[SUPPLIED INFORMATION — start]

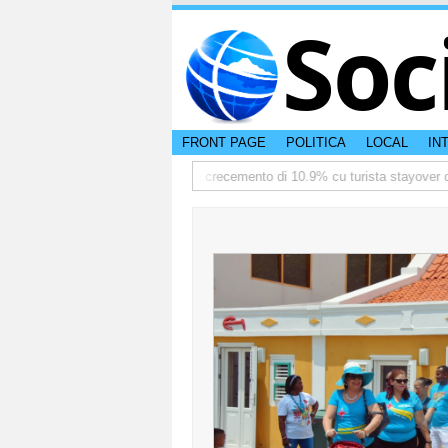
Soc
FRONT PAGE
POLITICA
LOCAL
IN
ediate
TTW:Aruba ta registra crecemento di 10.9% cu turista stayover den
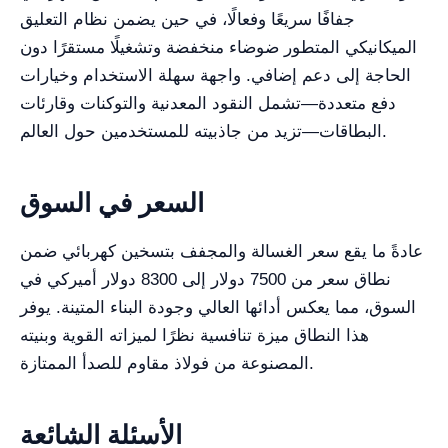
جفافًا سريعًا وفعالًا، في حين يضمن نظام التعليق
الميكانيكي المتطور ضوضاء منخفضة وتشغيلًا مستقرًا دون
الحاجة إلى دعم إضافي. واجهة سهلة الاستخدام وخيارات
دفع متعددة—تشمل النقود المعدنية والتوكنات وقارئات
البطاقات—تزيد من جاذبيته للمستخدمين حول العالم.
السعر في السوق
عادةً ما يقع سعر الغسالة والمجفف بتسخين كهربائي ضمن
نطاق سعر من 7500 دولار إلى 8300 دولار أميركي في
السوق، مما يعكس أدائها العالي وجودة البناء المتينة. يوفر
هذا النطاق ميزة تنافسية نظرًا لميزاته القوية وبنيته
المصنوعة من فولاذ مقاوم للصدأ الممتازة.
الأسئلة الشائعة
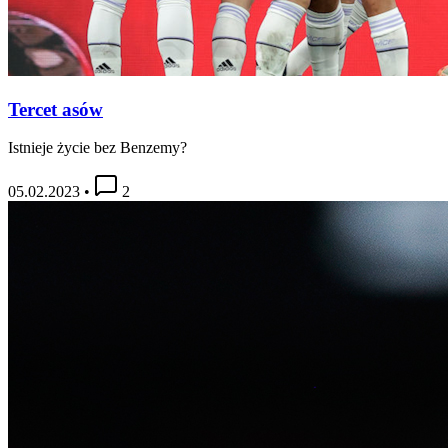
Tercet asów
Istnieje życie bez Benzemy?
05.02.2023
•
2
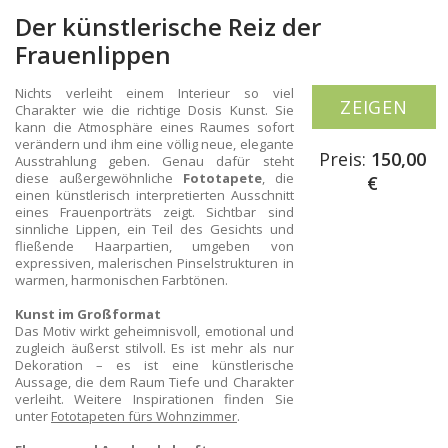
Der künstlerische Reiz der
Frauenlippen
Nichts verleiht einem Interieur so viel
ZEIGEN
Charakter wie die richtige Dosis Kunst. Sie
kann die Atmosphäre eines Raumes sofort
verändern und ihm eine völlig neue, elegante
Preis:
150,00
Ausstrahlung geben. Genau dafür steht
diese außergewöhnliche
Fototapete
, die
€
einen künstlerisch interpretierten Ausschnitt
eines Frauenporträts zeigt. Sichtbar sind
sinnliche Lippen, ein Teil des Gesichts und
fließende Haarpartien, umgeben von
expressiven, malerischen Pinselstrukturen in
warmen, harmonischen Farbtönen.
Kunst im Großformat
Das Motiv wirkt geheimnisvoll, emotional und
zugleich äußerst stilvoll. Es ist mehr als nur
Dekoration – es ist eine künstlerische
Aussage, die dem Raum Tiefe und Charakter
verleiht. Weitere Inspirationen finden Sie
unter
Fototapeten fürs Wohnzimmer
.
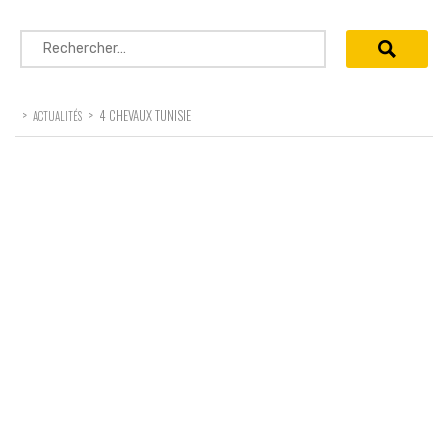
Rechercher :
>
>
4 CHEVAUX TUNISIE
ACTUALITÉS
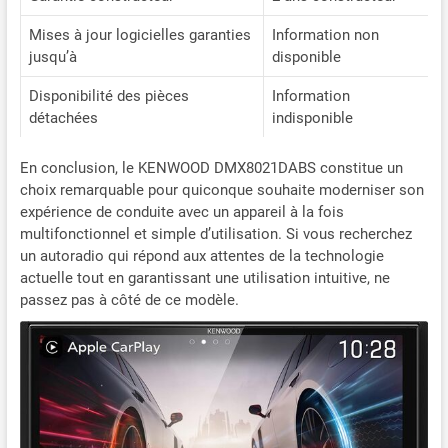
Mises à jour logicielles garanties
Information non
jusqu’à
disponible
Disponibilité des pièces
Information
détachées
indisponible
En conclusion, le KENWOOD DMX8021DABS constitue un
choix remarquable pour quiconque souhaite moderniser son
expérience de conduite avec un appareil à la fois
multifonctionnel et simple d’utilisation. Si vous recherchez
un autoradio qui répond aux attentes de la technologie
actuelle tout en garantissant une utilisation intuitive, ne
passez pas à côté de ce modèle.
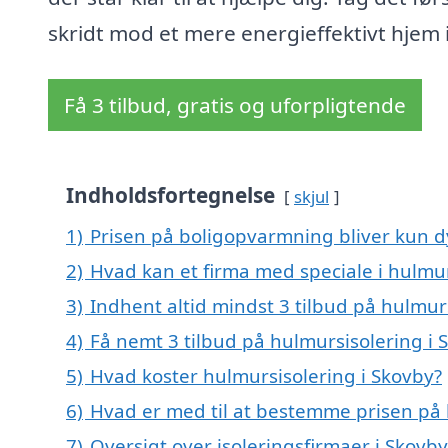
skridt mod et mere energieffektivt hjem 
Få 3 tilbud, gratis og uforpligtende
Indholdsfortegnelse
skjul
1)
Prisen på boligopvarmning bliver kun d
2)
Hvad kan et firma med speciale i hulmu
3)
Indhent altid mindst 3 tilbud på hulmur
4)
Få nemt 3 tilbud på hulmursisolering i 
5)
Hvad koster hulmursisolering i Skovby?
6)
Hvad er med til at bestemme prisen på 
7)
Oversigt over isoleringsfirmaer i Sko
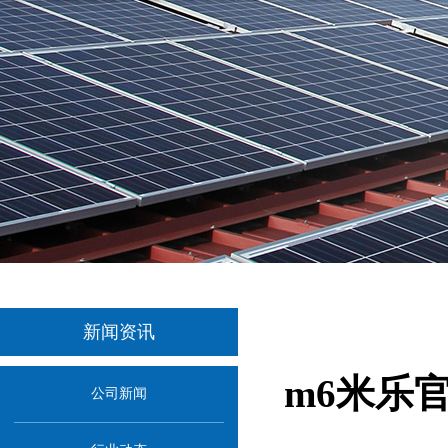
新闻资讯
m6米乐
公司新闻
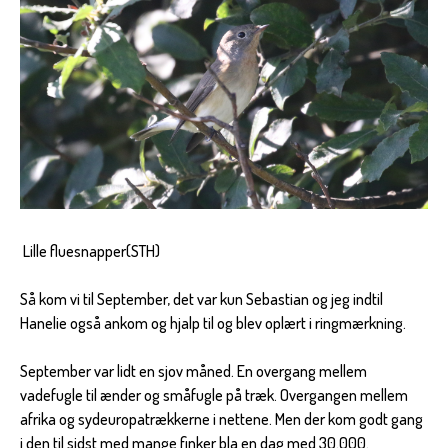
Lille fluesnapper(STH)
Så kom vi til September, det var kun Sebastian og jeg indtil
Hanelie også ankom og hjalp til og blev oplært i ringmærkning.
September var lidt en sjov måned. En overgang mellem
vadefugle til ænder og småfugle på træk. Overgangen mellem
afrika og sydeuropatrækkerne i nettene. Men der kom godt gang
i den til sidst med mange finker bla en dag med 30.000.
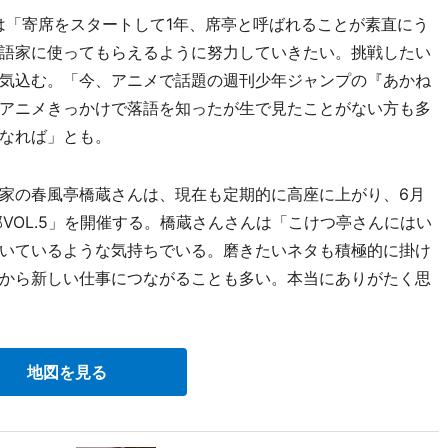
「寄席をスタートして1年、席亭と呼ばれることが素直にう
語家に使ってもらえるように努力していきたい。挑戦したい
気込む。「今、アニメで話題の週刊少年ジャンプの『あかね
アニメきっかけで落語を知ったが生で見たことがない方も多
なれば」とも。
家の春風亭橋蔵さんは、現在も定期的に高座に上がり、6月
VOL.5」を開催する。橋蔵さんさんは「こけつ亭さんにはい
いているような気持ちでいる。磨きたいネタも積極的に掛け
から新しい仕事につながることも多い。本当にありがたく思
地図を見る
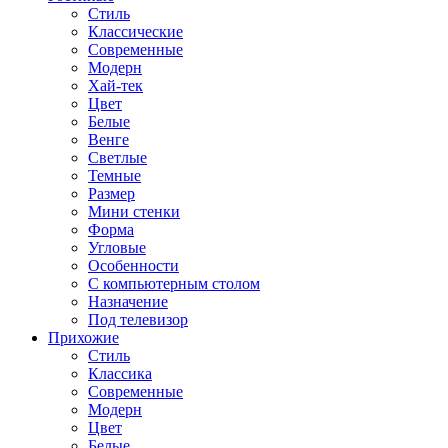
Стиль
Классические
Современные
Модерн
Хай-тек
Цвет
Белые
Венге
Светлые
Темные
Размер
Мини стенки
Форма
Угловые
Особенности
С компьютерным столом
Назначение
Под телевизор
Прихожие
Стиль
Классика
Современные
Модерн
Цвет
Белые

[SUPPLIED INFORMATION — finish]

TO DO - Which lines contain "tilbud"? Copy each of them from the listing.

WRITTEN SOLUTION -
Få 3 tilbud, gratis og uforpligtende
Indhent altid mindst 3 tilbud på hulmur
Få nemt 3 tilbud på hulmursisolering i 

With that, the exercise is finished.